Can you give some insight as to how long the pvc pieces are? Im wanting to make one in time for halloween and Im trying to get a good start on it.


----------



## osenator (Nov 3, 2009)

Very cool concept. Very original.


----------



## vampyrespro (Dec 29, 2011)

Awesome form, can't wait for more progress pictures!


----------



## divinedragon7 (Jul 20, 2009)

Well i have had to slow down work on slenderman thanks to classes and my brother. He now runs whenever he sees me coming with tinfoil and tape. For the frame i have learned several things. When i put the amateur hands and head on to test them, along with the pants i realized that i had made a mistake. I had taken normal proportions and just stretched them up a bit. This left me with a tall, but not slender man, i was forced to cut off almost half a foot in his width to make him slender again. the new measurements are.

Shoulders 20 inches
Waist 20 inches
Legs 4 feet long
Chest 3 feet long
Arms 4 feet long, This allows them to reach well past the waist and make the illusion that he is even thinner.


----------



## divinedragon7 (Jul 20, 2009)

Here are the hands and head. i am in the process of painting them and will hopefully be able to post those pics by this weekend.


----------



## Mistress of the Abyss (Sep 21, 2007)

Looking good so far! I soo can't wait to see more!


----------



## Sister Grimm (Aug 3, 2011)

Please,please, please post a completed photo. 
My daughter will be Slenderman for Halloween an for our haunted house.


----------



## RunL1keH3LL (Oct 2, 2012)

update coming soon?


----------



## divinedragon7 (Jul 20, 2009)

sorry sorry, head and hands are done, just got side tracked. pictures will be up in a few hours.


----------



## divinedragon7 (Jul 20, 2009)

Forgot to give it a black wash, i'll do that and finish the suit soon, i hope


----------



## DoctorGrim (Oct 18, 2007)

Hey did you finish the prop? Very interested to see a Slender Man prop


----------



## osenator (Nov 3, 2009)

Slender man got him before he could finish it. Damn!


----------



## Blarghity (Sep 2, 2012)

Be careful to keep the weight down. I tried making a similar prop last year. The PVC buckled under the weight. I switched to the gray extra-rigid electrical conduit PVC and still had problems with it sagging. I finally got fed up with the problems and axe murdered it.


----------



## Old Man Bakke (Oct 18, 2011)

Pare Mache and PVC static props...right up my alley...me likey!


----------



## swhalen (May 19, 2013)

This is looking awesome! My boys saw this and want to make one for our haunt. Looking forward to seeing the final prop!!


----------



## Creepy Acres (Sep 14, 2013)

I'm in the process of making one as well, for my first home haunt.


----------



## CrypticCuriosity (Aug 18, 2012)

The head looks fantastic! I can't wait to see the whole thing.


----------



## SonofJoker (Aug 26, 2010)

Looking good so far!


----------



## divinedragon7 (Jul 20, 2009)

Well i have no idea why i never remembered to post the final pics from last year. Here they are. only a few of the kids recognized him but they loved him, especially because i had put up fake signs around the neighborhood for him. 

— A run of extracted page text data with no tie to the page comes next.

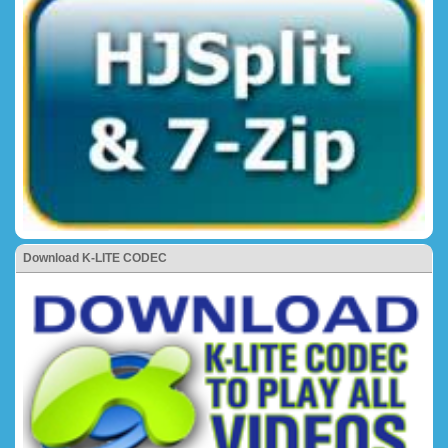
Download K-LITE CODEC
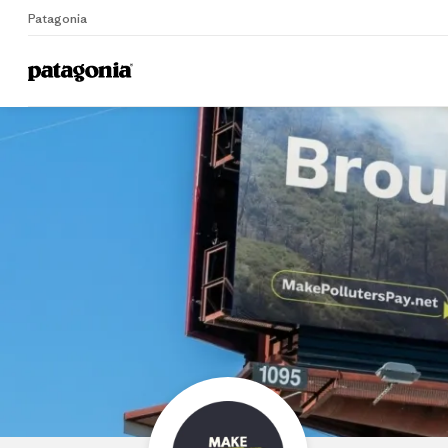
Patagonia
Home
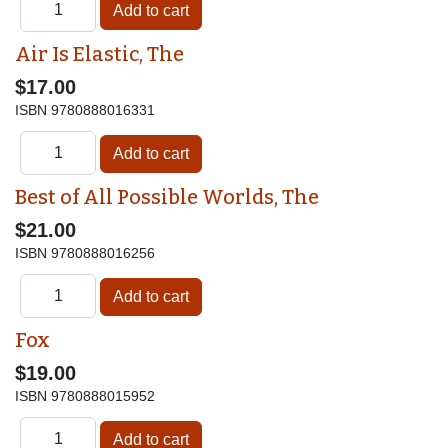
Air Is Elastic, The
$17.00
ISBN
9780888016331
Best of All Possible Worlds, The
$21.00
ISBN
9780888016256
Fox
$19.00
ISBN
9780888015952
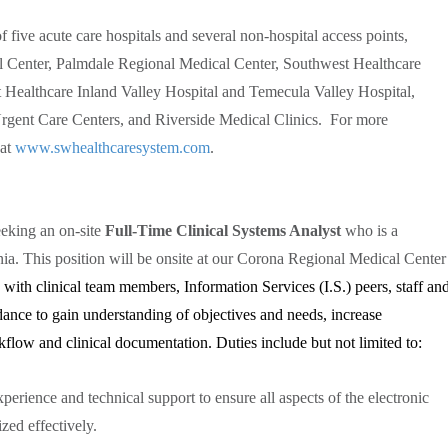
 five acute care hospitals and several non-hospital access points,
 Center, Palmdale Regional Medical Center, Southwest Healthcare
Healthcare Inland Valley Hospital and Temecula Valley Hospital,
gent Care Centers, and Riverside Medical Clinics. For more
 at
www.swhealthcaresystem.com
.
eking an on-site
Full-Time Clinical Systems Analyst
who is a
rnia. This position will be onsite at our Corona Regional Medical Center
 with clinical team members, Information Services (I.S.) peers, staff an
dance to gain understanding of objectives and needs, increase
kflow and clinical documentation. Duties include but not limited to:
perience and technical support to ensure all aspects of the electronic
zed effectively.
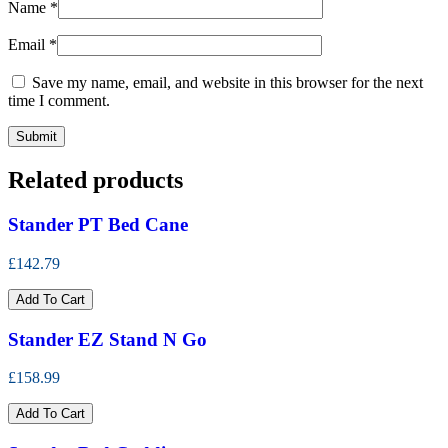
Name
*
Email
*
Save my name, email, and website in this browser for the next
time I comment.
Related products
Stander PT Bed Cane
£142.79
Add To Cart
Stander EZ Stand N Go
£158.99
Add To Cart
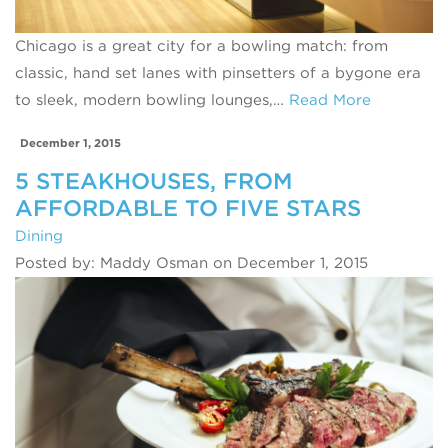
Chicago is a great city for a bowling match: from
classic, hand set lanes with pinsetters of a bygone era
to sleek, modern bowling lounges,…
Read More
December 1, 2015
5 STEAKHOUSES, FROM
AFFORDABLE TO FIVE STARS
Dining
Posted by: Maddy Osman on December 1, 2015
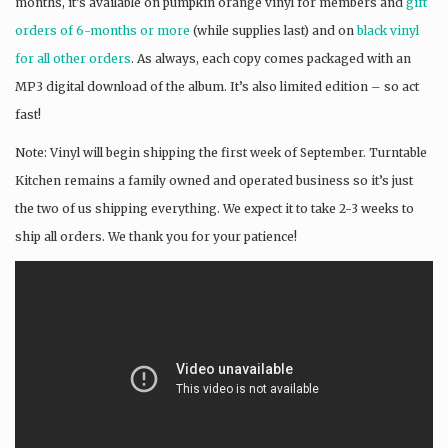
months, it’s available on pumpkin orange vinyl for members and
gift
orders of 6-months or more
(while supplies last) and on
black vinyl
for all other orders
. As always, each copy comes packaged with an
MP3 digital download of the album. It’s also limited edition – so act
fast!
Note: Vinyl will begin shipping the first week of September. Turntable
Kitchen remains a family owned and operated business so it’s just
the two of us shipping everything. We expect it to take 2-3 weeks to
ship all orders. We thank you for your patience!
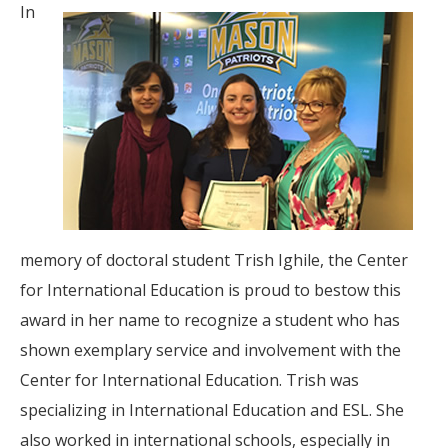
In
memory of doctoral student Trish Ighile, the Center
for International Education is proud to bestow this
award in her name to recognize a student who has
shown exemplary service and involvement with the
Center for International Education. Trish was
specializing in International Education and ESL. She
also worked in international schools, especially in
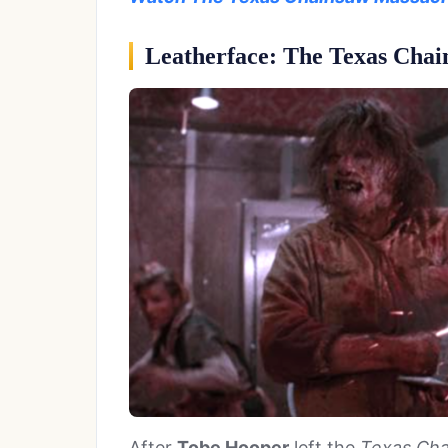
Leatherface: The Texas Chai
After
Tobe Hooper
left the
Texas Cha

There were high winds that night so i had to use about sixty pounds on the base to keep him from falling over.


----------



## Creepy Acres (Sep 14, 2013)

Nice job brotha!


----------



## DoctorGrim (Oct 18, 2007)

He's a tall one. 

I was wondering where you would get pants with a 60 inch inseam.

What are the cloths made of?


----------



## osenator (Nov 3, 2009)

Pretttyy cool!


----------



## Dragonomine (Sep 28, 2008)

ooh so creepy!!


----------



## Paradoxical (Jun 28, 2011)

I was going to do a slender man cut out, but I really like yours better. Can't wait to see the final version!


----------



## divinedragon7 (Jul 20, 2009)

The clothes are made out of, well i can't remember the name but tis the fabric you lay down under rocks to prevent weeds. i just cut it out and used staples to hold it together, took twenty minutes to do the entire suit.


----------



## StanFam3 (Oct 5, 2009)

FUN!! I'm sure the kids got a kick out of that.


----------